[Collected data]
::::::

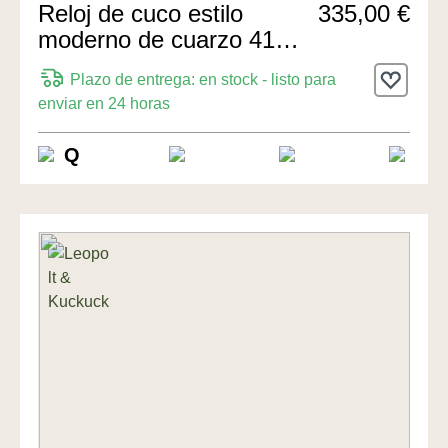
Reloj de cuco estilo
335,00 €
moderno de cuarzo 41cm
de Leopolt
Plazo de entrega: en stock - listo para
enviar en 24 horas
Q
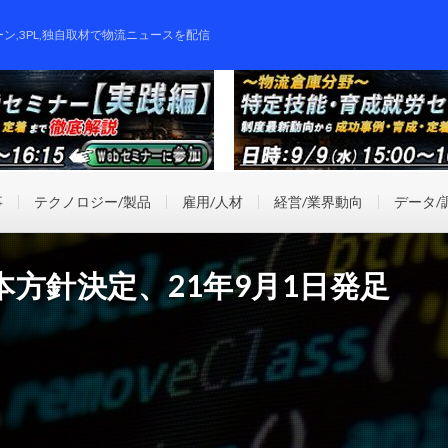
ーン,3PL,独自取材で物流ニュースを配信
事
テクノロジー/製品
雇用/人材
経営/業界動向
データ/
方針決定、21年9月1日発足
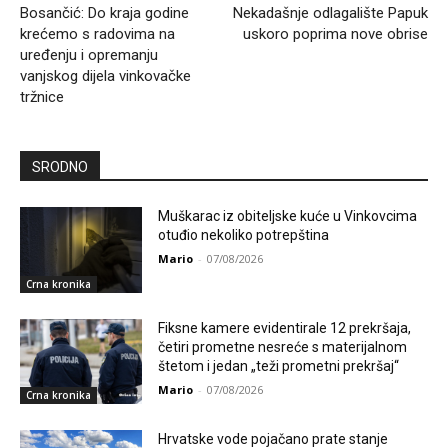
Bosančić: Do kraja godine
Nekadašnje odlagalište Papuk
krećemo s radovima na
uskoro poprima nove obrise
uređenju i opremanju
vanjskog dijela vinkovačke
tržnice
SRODNO
Muškarac iz obiteljske kuće u Vinkovcima
otuđio nekoliko potrepština
Mario
-
07/08/2026
Crna kronika
Fiksne kamere evidentirale 12 prekršaja,
četiri prometne nesreće s materijalnom
štetom i jedan „teži prometni prekršaj“
Mario
-
07/08/2026
Crna kronika
Hrvatske vode pojačano prate stanje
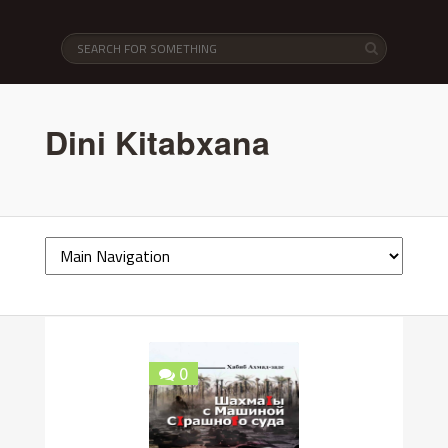
Dini Kitabxana
0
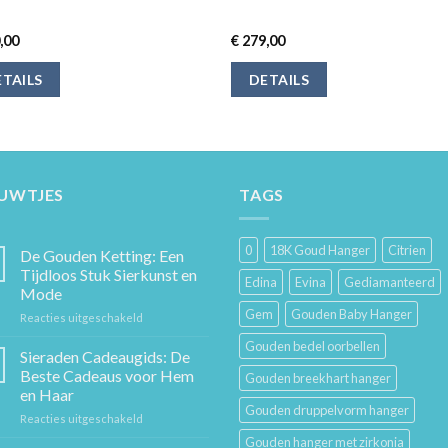
,00
€
279,00
TAILS
DETAILS
EUWTJES
TAGS
0
18K Goud Hanger
Citrien
De Gouden Ketting: Een
Tijdloos Stuk Sierkunst en
Edina
Evina
Gediamanteerd
Mode
Gem
Gouden Baby Hanger
voor
Reacties uitgeschakeld
De
Gouden bedel oorbellen
Gouden
Sieraden Cadeaugids: De
Ketting:
Beste Cadeaus voor Hem
Gouden breekhart hanger
Een
en Haar
Tijdloos
Gouden druppelvorm hanger
voor
Reacties uitgeschakeld
Stuk
Sieraden
Sierkunst
Gouden hanger met zirkonia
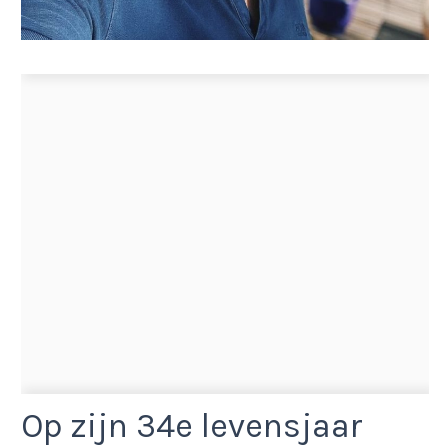
Op zijn 34e levensjaar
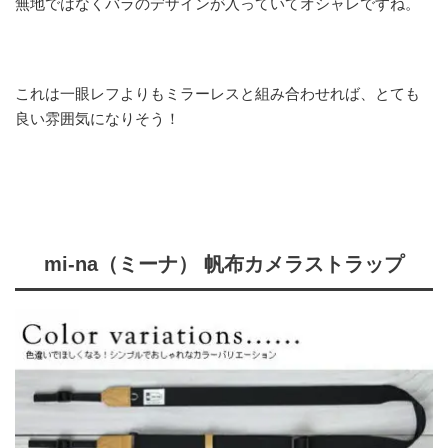
無地ではなくバラのデザインが入っていてオシャレですね。
これは一眼レフよりもミラーレスと組み合わせれば、とても
良い雰囲気になりそう！
mi-na（ミーナ） 帆布カメラストラップ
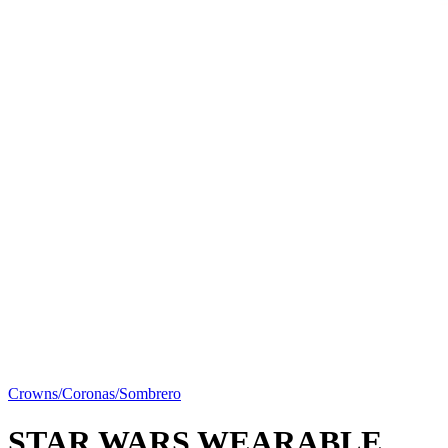
Crowns/Coronas/Sombrero
STAR WARS WEARABLE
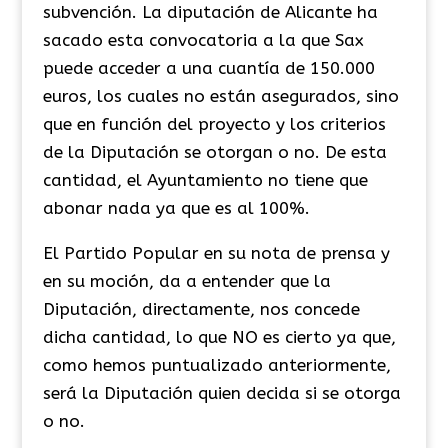
subvención. La diputación de Alicante ha
sacado esta convocatoria a la que Sax
puede acceder a una cuantía de 150.000
euros, los cuales no están asegurados, sino
que en función del proyecto y los criterios
de la Diputación se otorgan o no. De esta
cantidad, el Ayuntamiento no tiene que
abonar nada ya que es al 100%.
El Partido Popular en su nota de prensa y
en su moción, da a entender que la
Diputación, directamente, nos concede
dicha cantidad, lo que NO es cierto ya que,
como hemos puntualizado anteriormente,
será la Diputación quien decida si se otorga
o no.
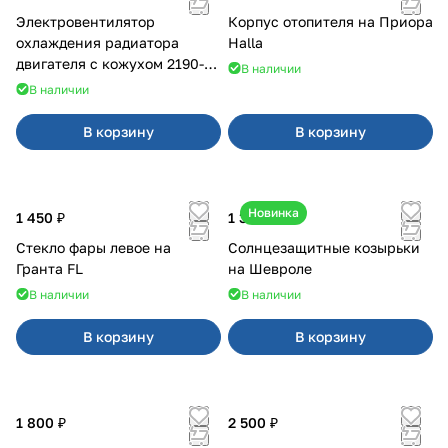
Электровентилятор
Корпус отопителя на Приора
охлаждения радиатора
Halla
двигателя с кожухом 2190-
В наличии
2194 н/о с кондиционером
В наличии
В корзину
В корзину
Новинка
1 450 ₽
1 350 ₽
Стекло фары левое на
Солнцезащитные козырьки
Гранта FL
на Шевроле
В наличии
В наличии
В корзину
В корзину
1 800 ₽
2 500 ₽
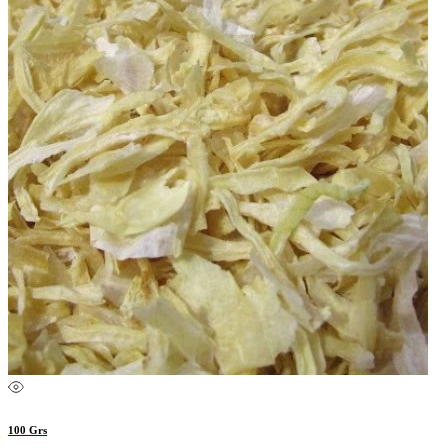
100 Grs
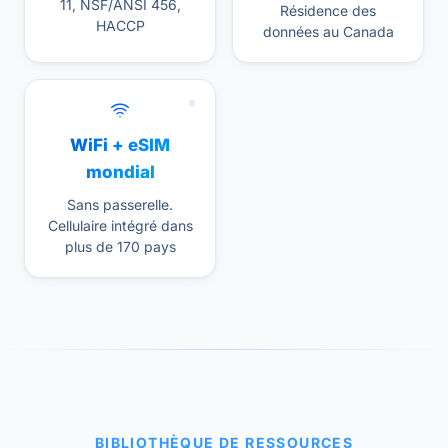
11, NSF/ANSI 456,
Résidence des
HACCP
données au Canada
WiFi + eSIM
mondial
Sans passerelle.
Cellulaire intégré dans
plus de 170 pays
BIBLIOTHÈQUE DE RESSOURCES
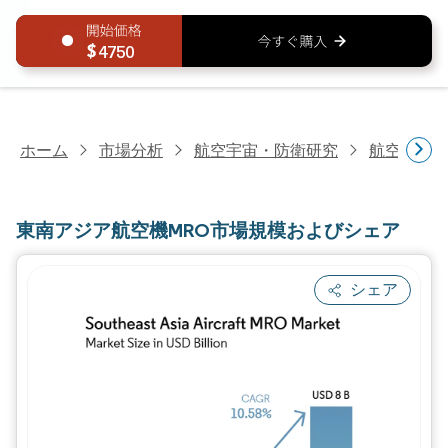
4750
ホーム
市場分析
航空宇宙・防衛研究
航空MRO
東南アジア航空機MRO市場規模およびシェア
シェア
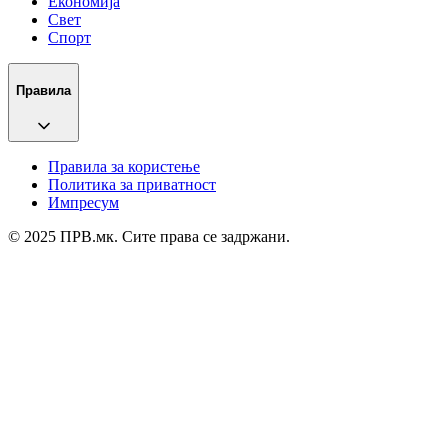
Економија
Свет
Спорт
Правила
Правила за користење
Политика за приватност
Импресум
© 2025 ПРВ.мк. Сите права се задржани.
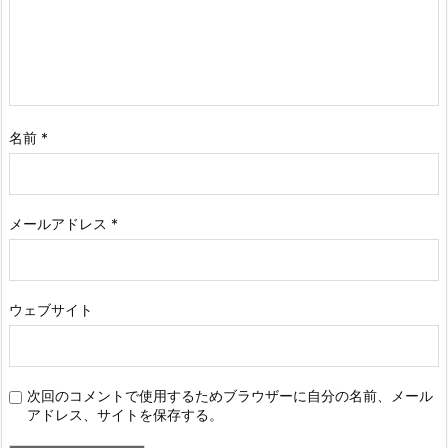
名前
*
メールアドレス
*
ウェブサイト
次回のコメントで使用するためブラウザーに自分の名前、メール
アドレス、サイトを保存する。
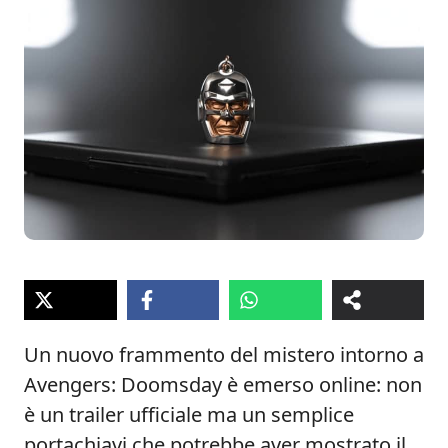
Un nuovo frammento del mistero intorno a
Avengers: Doomsday è emerso online: non
è un trailer ufficiale ma un semplice
portachiavi che potrebbe aver mostrato il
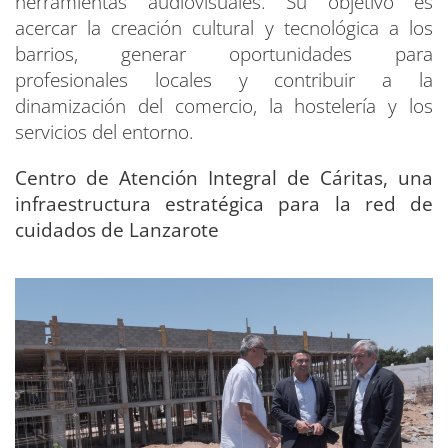
herramientas audiovisuales. Su objetivo es
acercar la creación cultural y tecnológica a los
barrios, generar oportunidades para
profesionales locales y contribuir a la
dinamización del comercio, la hostelería y los
servicios del entorno.
Centro de Atención Integral de Cáritas, una
infraestructura estratégica para la red de
cuidados de Lanzarote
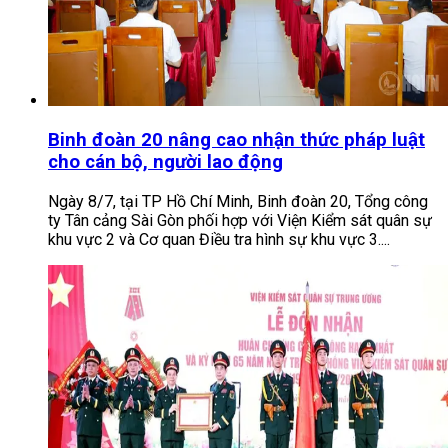
Binh đoàn 20 nâng cao nhận thức pháp luật
cho cán bộ, người lao động
Ngày 8/7, tại TP Hồ Chí Minh, Binh đoàn 20, Tổng công
ty Tân cảng Sài Gòn phối hợp với Viện Kiểm sát quân sự
khu vực 2 và Cơ quan Điều tra hình sự khu vực 3....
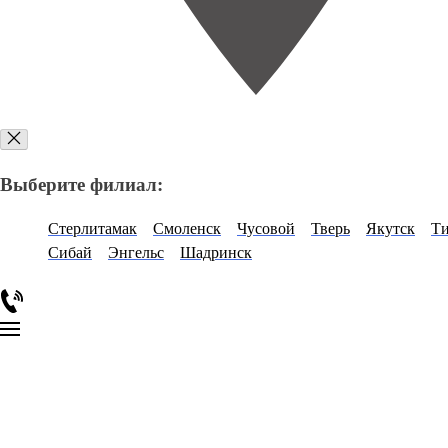
Выберите филиал:
Стерлитамак
Смоленск
Чусовой
Тверь
Якутск
Т
Сибай
Энгельс
Шадринск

::::::

**Work required**
Give the records above again in full and exactly, but exclude every picture.

**Solution to this task**
Reloj de cuco estilo
335,00 €
moderno de cuarzo 41cm
de Leopolt
Plazo de entrega: en stock - listo para
enviar en 24 horas
Q
ーン,3PL,独自取材で物流ニュースを配信
事
テクノロジー/製品
雇用/人材
経営/業界動向
データ/
方針決定、21年9月1日発足
Bosančić: Do kraja godine
Nekadašnje odlagalište Papuk
krećemo s radovima na
uskoro poprima nove obrise
uređenju i opremanju
vanjskog dijela vinkovačke
tržnice
SRODNO
Muškarac iz obiteljske kuće u Vinkovcima
otuđio nekoliko potrepština
Mario
-
07/08/2026
Crna kronika
Fiksne kamere evidentirale 12 prekršaja,
četiri prometne nesreće s materijalnom
štetom i jedan „teži prometni prekršaj“
Mario
-
07/08/2026
Crna kronika
Hrvatske vode pojačano prate stanje
Dini Kitabxana
0
,00
€
279,00
TAILS
DETAILS
EUWTJES
TAGS
0
18K Goud Hanger
Citrien
De Gouden Ketting: Een
Tijdloos Stuk Sierkunst en
Edina
Evina
Gediamanteerd
Mode
Gem
Gouden Baby Hanger
voor
Reacties uitgeschakeld
De
Gouden bedel oorbellen
Gouden
Sieraden Cadeaugids: De
Ketting:
Beste Cadeaus voor Hem
Gouden breekhart hanger
Een
en Haar
Tijdloos
Gouden druppelvorm hanger
voor
Reacties uitgeschakeld
Stuk
Sieraden
Sierkunst
Gouden hanger met zirkonia
Op zijn 34e levensjaar
無地ではなくバラのデザインが入っていてオシャレですね。
これは一眼レフよりもミラーレスと組み合わせれば、とても
良い雰囲気になりそう！
mi-na（ミーナ） 帆布カメラストラップ
Crowns/Coronas/Sombrero
STAR WARS WEARABLE
subvención. La diputación de Alicante ha
sacado esta convocatoria a la que Sax
puede acceder a una cuantía de 150.000
euros, los cuales no están asegurados, sino
que en función del proyecto y los criterios
de la Diputación se otorgan o no. De esta
cantidad, el Ayuntamiento no tiene que
abonar nada ya que es al 100%.
El Partido Popular en su nota de prensa y
en su moción, da a entender que la
Diputación, directamente, nos concede
dicha cantidad, lo que NO es cierto ya que,
como hemos puntualizado anteriormente,
será la Diputación quien decida si se otorga
o no.
Электровентилятор
Корпус отопителя на Приора
охлаждения радиатора
Halla
двигателя с кожухом 2190-
В наличии
2194 н/о с кондиционером
В наличии
В корзину
В корзину
Новинка
1 450 ₽
1 350 ₽
Стекло фары левое на
Солнцезащитные козырьки
Гранта FL
на Шевроле
В наличии
В наличии
В корзину
В корзину
1 800 ₽
2 500 ₽
100 Grs
11, NSF/ANSI 456,
Résidence des
HACCP
données au Canada
WiFi + eSIM
mondial
Sans passerelle.
Cellulaire intégré dans
plus de 170 pays
BIBLIOTHÈQUE DE RESSOURCES
4750
ホーム
市場分析
航空宇宙・防衛研究
航空MRO
東南アジア航空機MRO市場規模およびシェア
シェア
Економија
Свет
Спорт
Правила
Правила за користење
Политика за приватност
Импресум
© 2025 ПРВ.мк. Сите права се задржани.
名前
*
メールアドレス
*
ウェブサイト
次回のコメントで使用するためブラウザーに自分の名前、メール
アドレス、サイトを保存する。
Un nuovo frammento del mistero intorno a
Avengers: Doomsday è emerso online: non
è un trailer ufficiale ma un semplice
portachiavi che potrebbe aver mostrato il
herramientas audiovisuales. Su objetivo es
acercar la creación cultural y tecnológica a los
barrios, generar oportunidades para
profesionales locales y contribuir a la
dinamización del comercio, la hostelería y los
servicios del entorno.
Centro de Atención Integral de Cáritas, una
infraestructura estratégica para la red de
cuidados de Lanzarote
Binh đoàn 20 nâng cao nhận thức pháp luật
cho cán bộ, người lao động
Ngày 8/7, tại TP Hồ Chí Minh, Binh đoàn 20, Tổng công
ty Tân cảng Sài Gòn phối hợp với Viện Kiểm sát quân sự
khu vực 2 và Cơ quan Điều tra hình sự khu vực 3....
Выберите филиал:
Стерлитамак
Смоленск
Чусовой
Тверь
Якутск
Т
Сибай
Энгельс
Шадринск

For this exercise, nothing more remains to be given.